Michael Hasler, newplace AG: Nach der COVID bedingten Abflachung macht sich gegenwärtig eine wirtschaftliche Erholung, ja gar ein spürbarer Aufschwung bemerkbar. Der konjunkturelle Aufschwung erklärt sich unter anderem aufgrund des Aufholeffekts nach zwei Pandemiejahren. Dies wirkt sich auch positiv auf den Arbeitsmarkt aus, der gegenwärtig geprägt ist von einer Vielzahl offener Stellen. Der Fachkräftebedarf hat praktisch in allen Schweizer Regionen und Branchen deutlich zugenommen.
Erika Bachmann, RAV: Wir führen dies vor allem auf die sogenannten Nachholeffekte nach der Pandemie zurück. Durch die Corona-Massnahmen war die Wirtschaft zeitweise wie eingefroren. Nach dem Aufheben der Massnahmen kam die Wirtschaft wieder in Schwung, was sich auch auf den Arbeitsmarkt auswirkt. Gleichzeitig macht sich der Fachkräftemangel bemerkbar, der vielen Branchen zu schaffen macht.

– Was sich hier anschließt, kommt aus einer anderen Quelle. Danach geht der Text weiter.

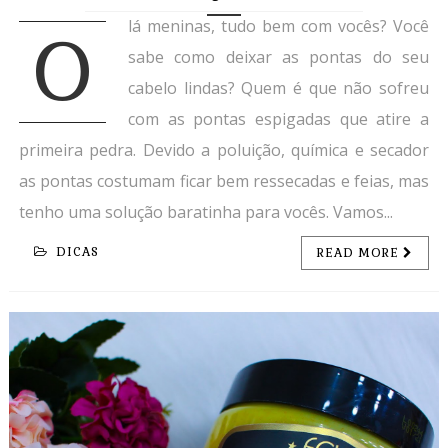
lá meninas, tudo bem com vocês? Você
O
sabe como deixar as pontas do seu
cabelo lindas? Quem é que não sofreu
com as pontas espigadas que atire a
primeira pedra. Devido a poluição, química e secador
as pontas costumam ficar bem ressecadas e feias, mas
tenho uma solução baratinha para vocês. Vamos...
DICAS
READ MORE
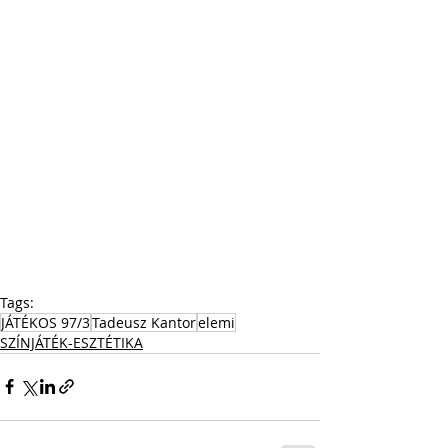
Tags:
JÁTÉKOS 97/3
Tadeusz Kantor
elemi
SZÍNJÁTÉK-ESZTÉTIKA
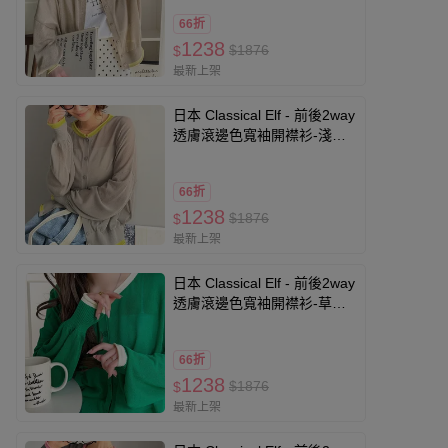
66折
1238
$1876
$
最新上架
日本 Classical Elf - 前後2way
透膚滾邊色寬袖開襟衫-淺灰x
芥末黃
66折
1238
$1876
$
最新上架
日本 Classical Elf - 前後2way
透膚滾邊色寬袖開襟衫-草綠x
奶油米
66折
1238
$1876
$
最新上架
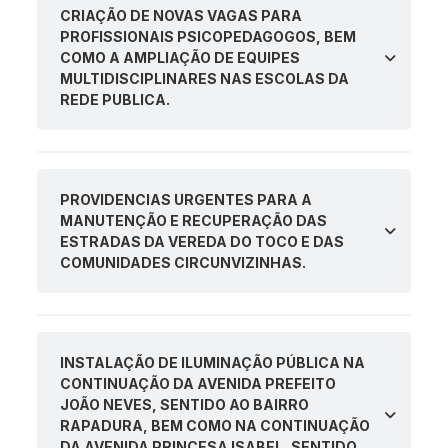
CRIAÇÃO DE NOVAS VAGAS PARA
PROFISSIONAIS PSICOPEDAGOGOS, BEM
COMO A AMPLIAÇÃO DE EQUIPES
MULTIDISCIPLINARES NAS ESCOLAS DA
REDE PUBLICA.
PROVIDENCIAS URGENTES PARA A
MANUTENÇÃO E RECUPERAÇÃO DAS
ESTRADAS DA VEREDA DO TOCO E DAS
COMUNIDADES CIRCUNVIZINHAS.
INSTALAÇÃO DE ILUMINAÇÃO PÚBLICA NA
CONTINUAÇÃO DA AVENIDA PREFEITO
JOÃO NEVES, SENTIDO AO BAIRRO
RAPADURA, BEM COMO NA CONTINUAÇÃO
DA AVENIDA PRINCESA ISABEL, SENTIDO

Anina Hille, HSLU: In meinen Augen haben wir aktuell nicht nur einen Fachkräftemangel, sondern einen generellen Arbeitnehmendenmangel. Das führt dazu, dass Stellensuchende eine stärkere Ausgangslage haben. Dadurch sollten sich tendenziell die Chancen für ältere Arbeitnehmende und Stellensuchende erhöhen, wie auch zum Beispiel für Personen mit nicht-linearen Lebensläufen.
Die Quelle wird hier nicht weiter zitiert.